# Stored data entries

_ _ _

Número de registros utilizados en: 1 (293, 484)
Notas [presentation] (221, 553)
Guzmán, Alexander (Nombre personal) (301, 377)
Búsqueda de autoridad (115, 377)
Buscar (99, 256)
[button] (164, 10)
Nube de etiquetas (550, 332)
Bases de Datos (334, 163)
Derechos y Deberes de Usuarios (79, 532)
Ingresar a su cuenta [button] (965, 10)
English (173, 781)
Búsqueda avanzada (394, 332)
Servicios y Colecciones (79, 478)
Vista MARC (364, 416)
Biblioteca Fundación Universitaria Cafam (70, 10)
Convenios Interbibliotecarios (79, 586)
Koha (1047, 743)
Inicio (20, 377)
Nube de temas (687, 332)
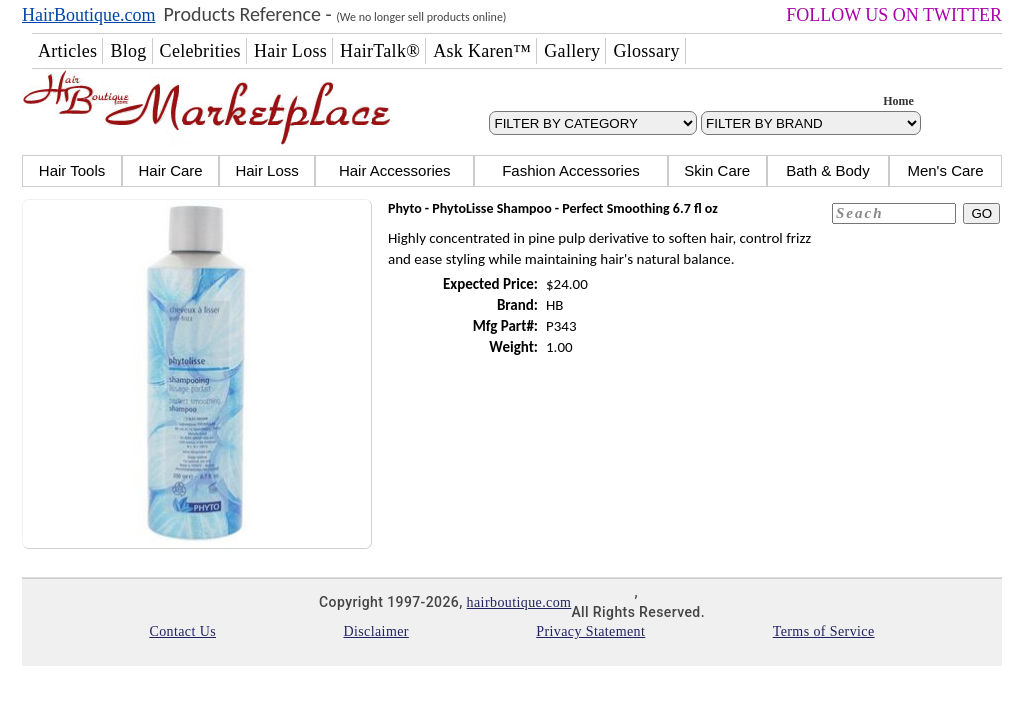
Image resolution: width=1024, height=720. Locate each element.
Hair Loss (266, 170)
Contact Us (182, 631)
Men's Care (945, 170)
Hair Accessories (395, 170)
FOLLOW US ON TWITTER (894, 15)
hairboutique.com (519, 602)
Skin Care (717, 170)
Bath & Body (827, 170)
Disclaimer (375, 631)
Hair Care (170, 170)
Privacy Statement (590, 631)
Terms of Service (824, 631)
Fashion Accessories (571, 170)
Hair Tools (72, 170)
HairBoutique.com (88, 15)
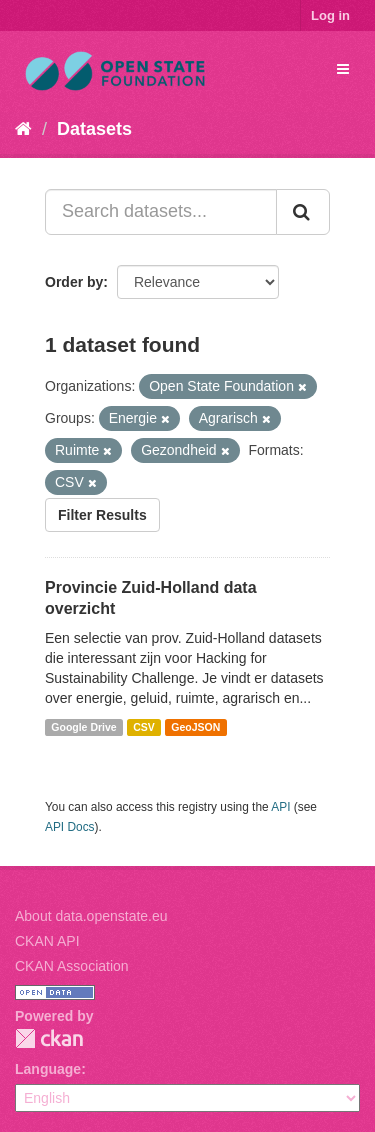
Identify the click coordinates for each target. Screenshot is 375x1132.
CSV (144, 727)
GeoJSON (195, 727)
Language (48, 1069)
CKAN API (47, 941)
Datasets (94, 129)
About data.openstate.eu (91, 916)
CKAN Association (72, 966)
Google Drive (83, 727)
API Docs (70, 827)
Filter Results (102, 515)
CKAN (49, 1038)
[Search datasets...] (161, 212)
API (280, 807)
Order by (74, 282)
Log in (330, 15)
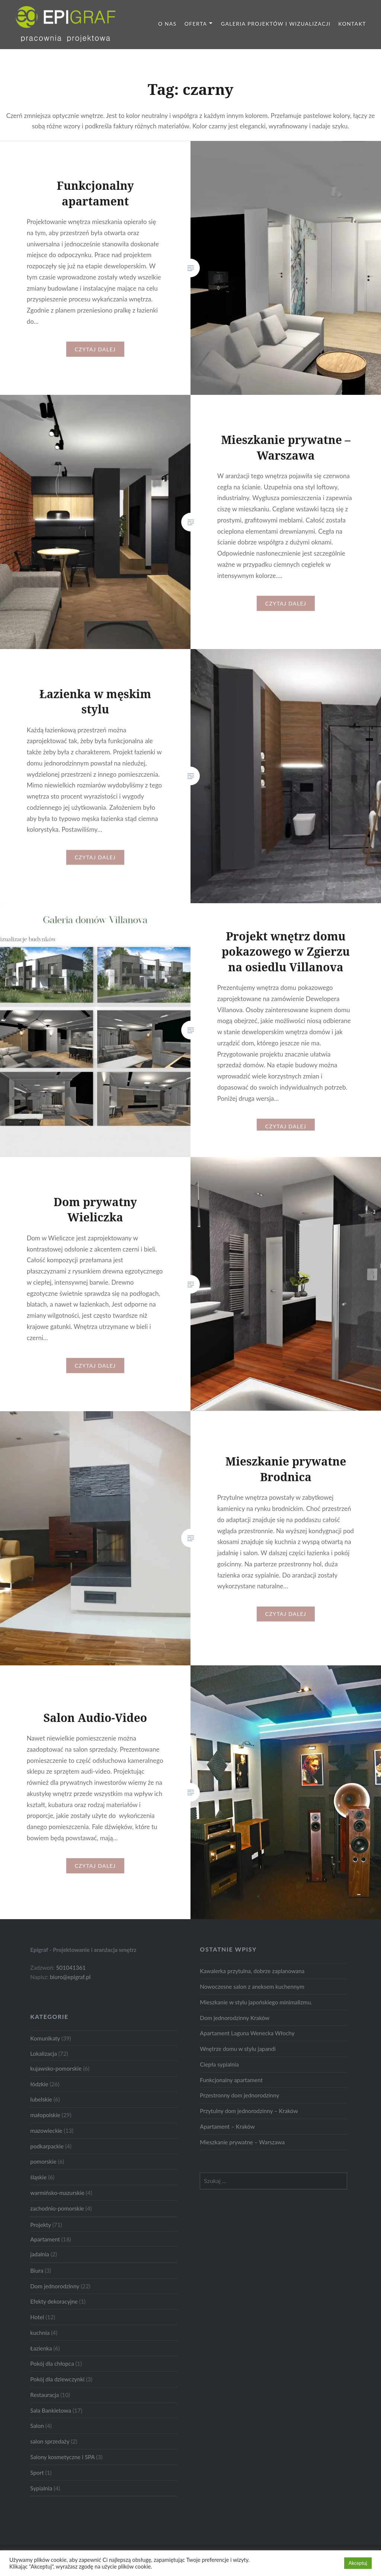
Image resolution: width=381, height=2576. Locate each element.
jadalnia (39, 2254)
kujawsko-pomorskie (55, 2068)
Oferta (196, 23)
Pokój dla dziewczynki (57, 2379)
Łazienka (41, 2348)
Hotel (37, 2317)
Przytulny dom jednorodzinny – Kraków (249, 2110)
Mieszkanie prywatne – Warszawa (242, 2142)
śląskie (38, 2177)
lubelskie (41, 2099)
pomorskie (43, 2161)
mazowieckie (46, 2130)
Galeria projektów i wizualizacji (275, 23)
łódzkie (39, 2084)
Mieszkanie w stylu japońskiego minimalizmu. (256, 2002)
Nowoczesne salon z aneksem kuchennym (252, 1986)
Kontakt (352, 23)
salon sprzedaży (49, 2441)
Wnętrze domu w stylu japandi (237, 2048)
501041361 (71, 1967)
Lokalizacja (43, 2053)
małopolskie (45, 2115)
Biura (36, 2270)
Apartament (45, 2239)
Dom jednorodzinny (54, 2286)
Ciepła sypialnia (219, 2064)
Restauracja (44, 2394)
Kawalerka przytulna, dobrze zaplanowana (252, 1971)
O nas (167, 23)
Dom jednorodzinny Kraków (234, 2017)
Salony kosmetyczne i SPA (62, 2457)
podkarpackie (47, 2146)
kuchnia (39, 2332)
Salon (37, 2425)
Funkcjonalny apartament (231, 2080)
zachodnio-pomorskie (57, 2208)
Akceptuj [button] (358, 2563)
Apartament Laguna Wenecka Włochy (247, 2033)
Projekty (40, 2224)
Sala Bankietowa (50, 2410)
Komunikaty (45, 2038)
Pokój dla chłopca (52, 2363)
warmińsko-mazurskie (57, 2192)
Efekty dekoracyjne (54, 2301)
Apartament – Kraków (227, 2126)
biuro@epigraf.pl (70, 1976)
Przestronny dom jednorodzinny (239, 2095)
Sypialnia (41, 2488)
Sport (37, 2472)
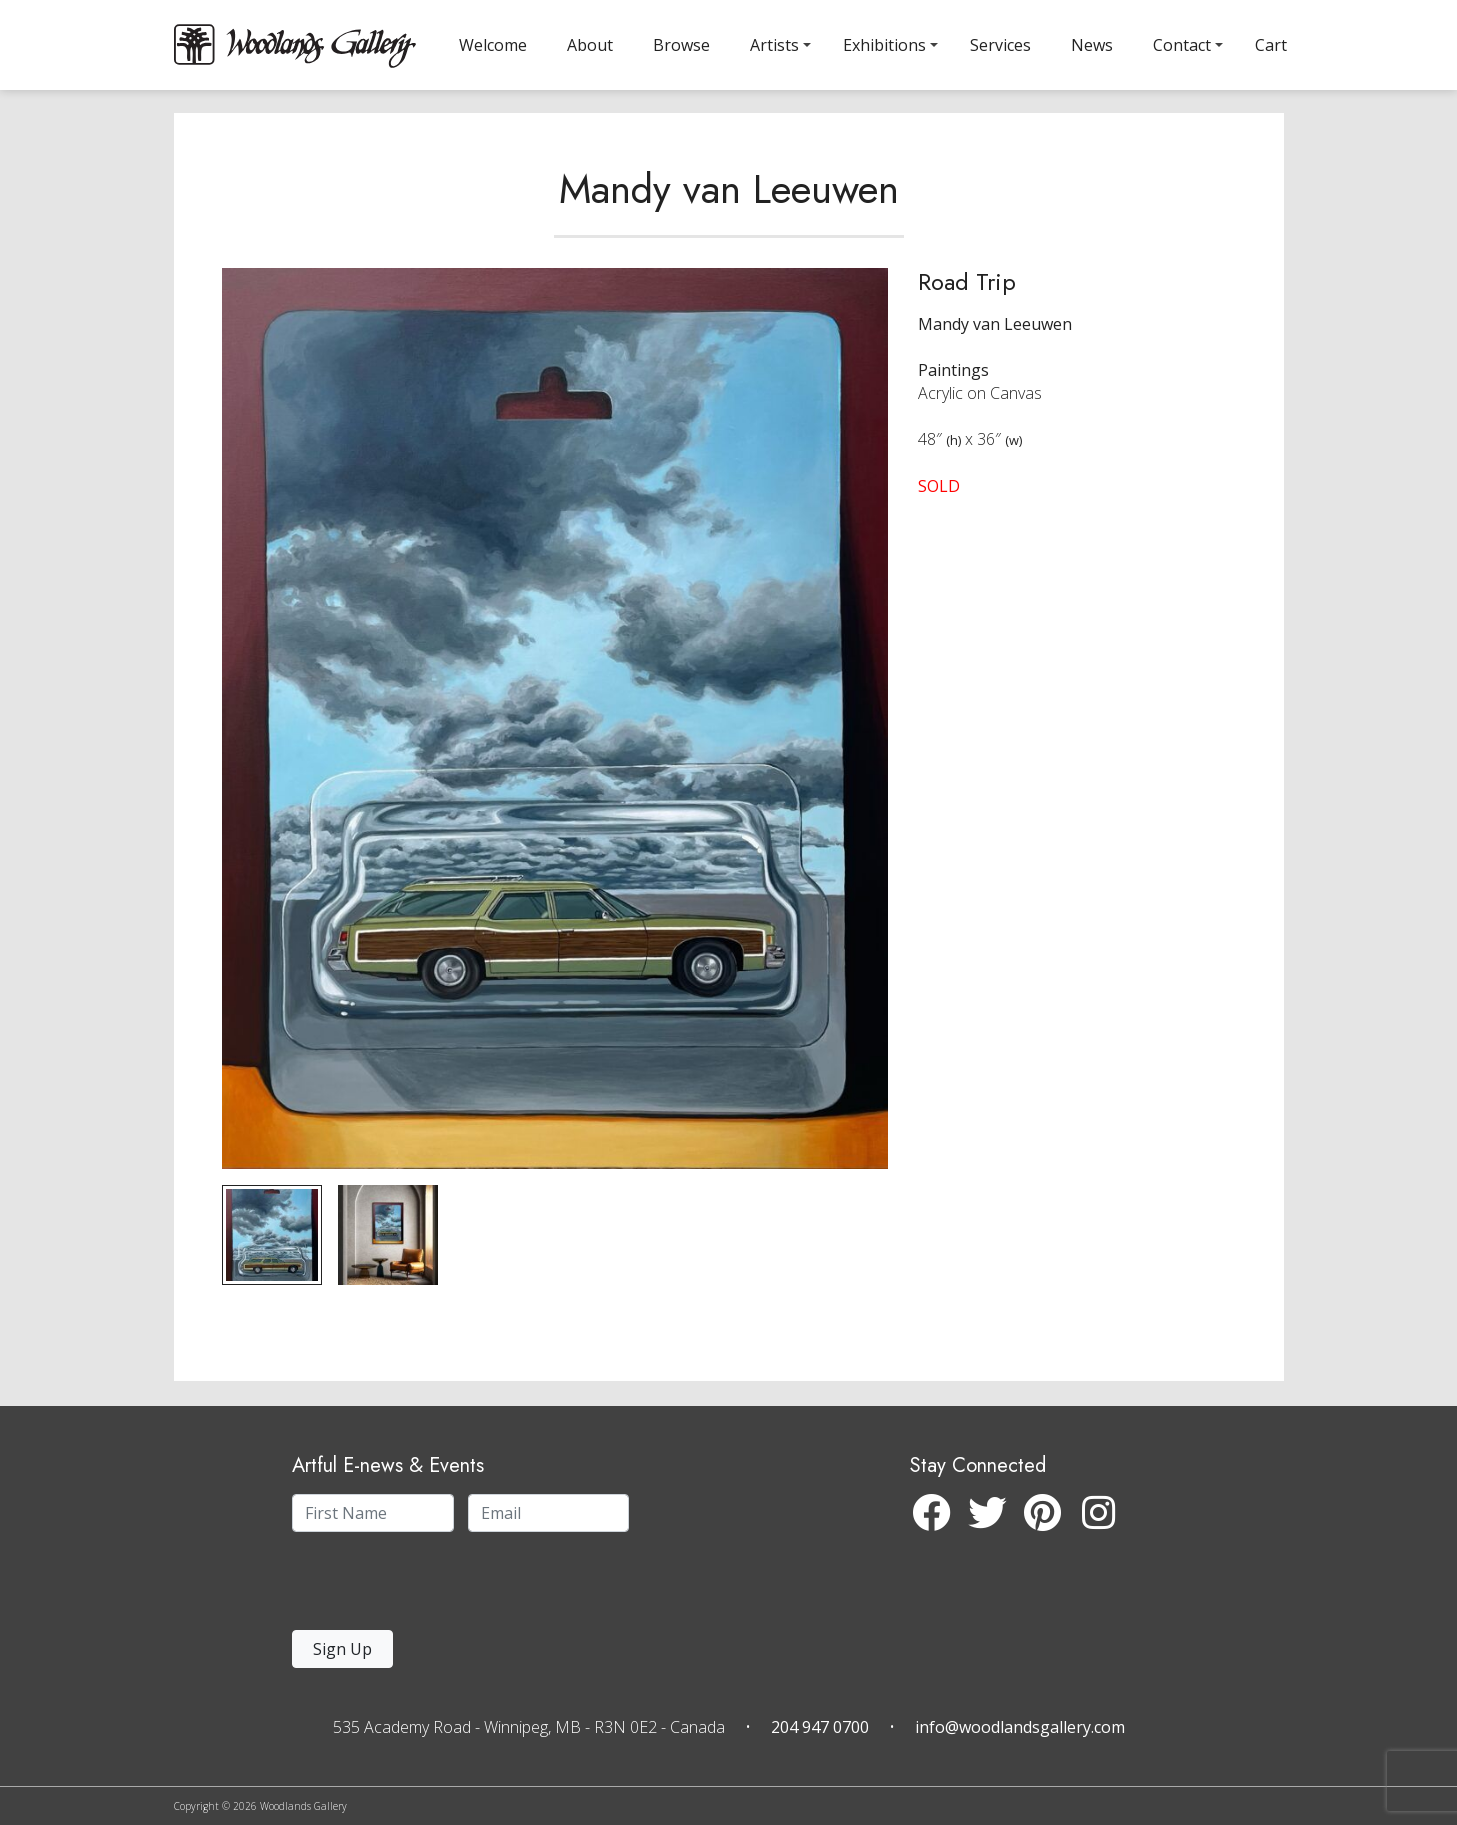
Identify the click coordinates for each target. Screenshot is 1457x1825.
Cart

_ _ _

# WHAT TO PRODUCE
Transcribe the records above exactly, leaving out every picture.

# RESULT OF THIS EXERCISE
Número de registros utilizados en: 1 (293, 484)
Notas [presentation] (221, 553)
Guzmán, Alexander (Nombre personal) (301, 377)
Búsqueda de autoridad (115, 377)
Buscar (99, 256)
[button] (164, 10)
Nube de etiquetas (550, 332)
Bases de Datos (334, 163)
Derechos y Deberes de Usuarios (79, 532)
Ingresar a su cuenta [button] (965, 10)
English (173, 781)
Búsqueda avanzada (394, 332)
Servicios y Colecciones (79, 478)
Vista MARC (364, 416)
Biblioteca Fundación Universitaria Cafam (70, 10)
Convenios Interbibliotecarios (79, 586)
Koha (1047, 743)
Inicio (20, 377)
Nube de temas (687, 332)
Image resolution: width=1024, height=720. Locate each element.
Hair Loss (266, 170)
Contact Us (182, 631)
Men's Care (945, 170)
Hair Accessories (395, 170)
FOLLOW US ON TWITTER (894, 15)
hairboutique.com (519, 602)
Skin Care (717, 170)
Bath & Body (827, 170)
Disclaimer (375, 631)
Hair Care (170, 170)
Privacy Statement (590, 631)
Terms of Service (824, 631)
Fashion Accessories (571, 170)
Hair Tools (72, 170)
HairBoutique.com (88, 15)
Identify the click coordinates for each target. Screenshot is 375x1132.
CSV (144, 727)
GeoJSON (195, 727)
Language (48, 1069)
CKAN API (47, 941)
Datasets (94, 129)
About data.openstate.eu (91, 916)
CKAN Association (72, 966)
Google Drive (83, 727)
API Docs (70, 827)
Filter Results (102, 515)
CKAN (49, 1038)
[Search datasets...] (161, 212)
API (280, 807)
Order by (74, 282)
Log in (330, 15)
Image resolution: width=381, height=2576. Locate each element.
jadalnia (39, 2254)
kujawsko-pomorskie (55, 2068)
Oferta (196, 23)
Pokój dla dziewczynki (57, 2379)
Łazienka (41, 2348)
Hotel (37, 2317)
Przytulny dom jednorodzinny – Kraków (249, 2110)
Mieszkanie prywatne – Warszawa (242, 2142)
śląskie (38, 2177)
lubelskie (41, 2099)
pomorskie (43, 2161)
mazowieckie (46, 2130)
Galeria projektów i wizualizacji (275, 23)
łódzkie (39, 2084)
Mieszkanie w stylu japońskiego minimalizmu. (256, 2002)
Nowoczesne salon z aneksem kuchennym (252, 1986)
Kontakt (352, 23)
salon sprzedaży (49, 2441)
Wnętrze domu w stylu japandi (237, 2048)
501041361 (71, 1967)
Lokalizacja (43, 2053)
małopolskie (45, 2115)
Biura (36, 2270)
Apartament (45, 2239)
Dom jednorodzinny (54, 2286)
Ciepła sypialnia (219, 2064)
Restauracja (44, 2394)
Kawalerka przytulna, dobrze zaplanowana (252, 1971)
O nas (167, 23)
Dom jednorodzinny Kraków (234, 2017)
Salony kosmetyczne i SPA (62, 2457)
podkarpackie (47, 2146)
kuchnia (39, 2332)
Salon (37, 2425)
Funkcjonalny apartament (231, 2080)
zachodnio-pomorskie (57, 2208)
Akceptuj [button] (358, 2563)
Apartament Laguna Wenecka Włochy (247, 2033)
Projekty (40, 2224)
Sala Bankietowa (50, 2410)
Komunikaty (45, 2038)
Pokój dla chłopca (52, 2363)
warmińsko-mazurskie (57, 2192)
Efekty dekoracyjne (54, 2301)
Apartament – Kraków (227, 2126)
biuro@epigraf.pl (70, 1976)
Przestronny dom jednorodzinny (239, 2095)
Sypialnia (41, 2488)
Sport (37, 2472)
Identify the click coordinates for each target. Screenshot is 1457x1825.
Cart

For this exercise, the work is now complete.